The most ridiculous navel-gazing post ever.

I’m rather nostalgic for the days when only twelve people came to read my daily postings.  Now, sometimes–like today–I feel self-conscious, worried about what people will think of me.  (Especially since some real life people read this now.)  I feel vulnerable when I pull back the curtains and let people have a glimpse inside my house.  If I describe my kitchen full of dinner dishes and abandoned glasses, everyone will know that I’m a slob.  A lazy slob.  If I exclaim that I am so tired, just so weary from my responsibilities here at home, everyone will roll their eyes and wonder just what is so difficult about maintaining a household in alignment with my very low standards of housewifery.

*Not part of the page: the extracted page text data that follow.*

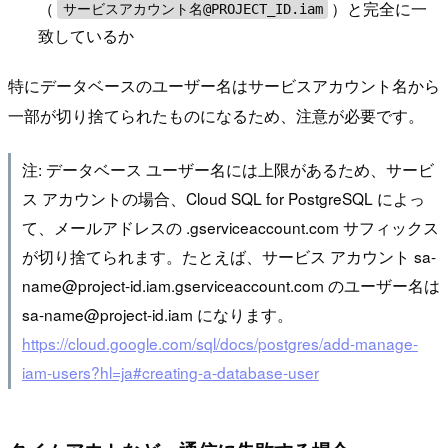
（
）と完全に一
サービスアカウント名@PROJECT_ID.iam
致しているか
特にデータベースのユーザー名はサービスアカウント名から
一部が切り捨てられたものになるため、注意が必要です。
注: データベース ユーザー名には上限があるため、サービ
ス アカウントの場合、Cloud SQL for PostgreSQL によっ
て、メールアドレスの .gserviceaccount.com サフィックス
が切り捨てられます。たとえば、サービス アカウント sa-
name@project-id.iam.gserviceaccount.com のユーザー名は
sa-name@project-id.iam になります。
https://cloud.google.com/sql/docs/postgres/add-manage-
iam-users?hl=ja#creating-a-database-user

If I tell you about the pile of eighteen books near my desk, everyone will realize that I have pack-rat tendencies (and a lack of adequate bookshelves).  If I talk about my non-existent relationship with my sister who no longer speaks to me, you’ll assume that I am a rotten person, especially since I talk about the estrangement.  (How disloyal of me to speak the truth!)  If I offer details about life with teenage boys (stinky shoes, stinky armpits, repetitive noises, broken beds), you might think that I have no idea what I’m doing as a parent.  (You’d be right.)  If I mention my 4-year old daughter’s impressive ability to write letters . . . on her face, her pajama pants, the wooden arm of the child-sized rocker, her little table in the kitchen, as well as on paper . . . you might think I’m bragging.  Or that I have no control since she won’t stop marking every flat (and not flat) surface with neat little rows of letters.

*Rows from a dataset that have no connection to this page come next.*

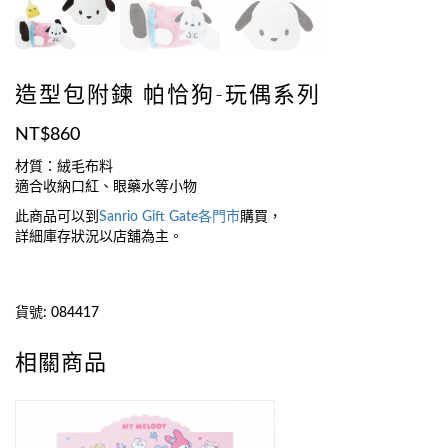
造型包附鍊 帕恰狗-玩偶系列
NT$
860
材質：絨毛布料
適合收納口紅、眼藥水等小物
此商品可以到
Sanrio Gift Gate
各門市
購買，
詳細庫存狀況以店舖為主。
貨號:
084417
相關商品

It’s funny because I’m not really concerned with fitting a certain stereotype.  I don’t care if people think I’m not a picture-perfect pastor’s wife or a holy enough Christian.  It makes no difference to me that the Almas and Eleanors (anonymous commenters of prior days) of the world think I’m judgmental.  I do worry about appearing to be a messy housekeeper with an abnormal level of clutter.  If I knew you were coming by, I’d work myself into a lather putting things away and dusting and washing the kitchen floor on my hands and knees.  But on a daily basis, I don’t want to devote time to bringing my household up to higher standards because that effort is ultimately such a losing battle.  The kids undo what I do almost as quickly as I do it.  (I know.  A better mother than I would make the kids do it.  I told you I have no idea what I’m doing here.)  I just don’t want to work like a slave cleaning and tidying.    

What I want to do is read.  I want to think.  I want to plant flowers–will the ground ever warm up?  I want to be uninterrupted.  I want to enjoy just a day or two of an empty nest.  I wish I could exchange a couple of days of the normal chaos for a couple of future days of quiet.  Alas, time is linear . . . no loop-do-loos, no skipping ahead, no backtracking.  Just today.  And then tomorrow, another today.

I need to shake this self-consciousness.  You can help by pretending that either 1) you are just like me, thus feel no judgment, only empathy or 2) you aren’t reading this blog and won’t look at me cross-eyed when you see me in public.  Also, if you’re going to stop by, give me a few hours’ notice so I can find someplace to stash all these books.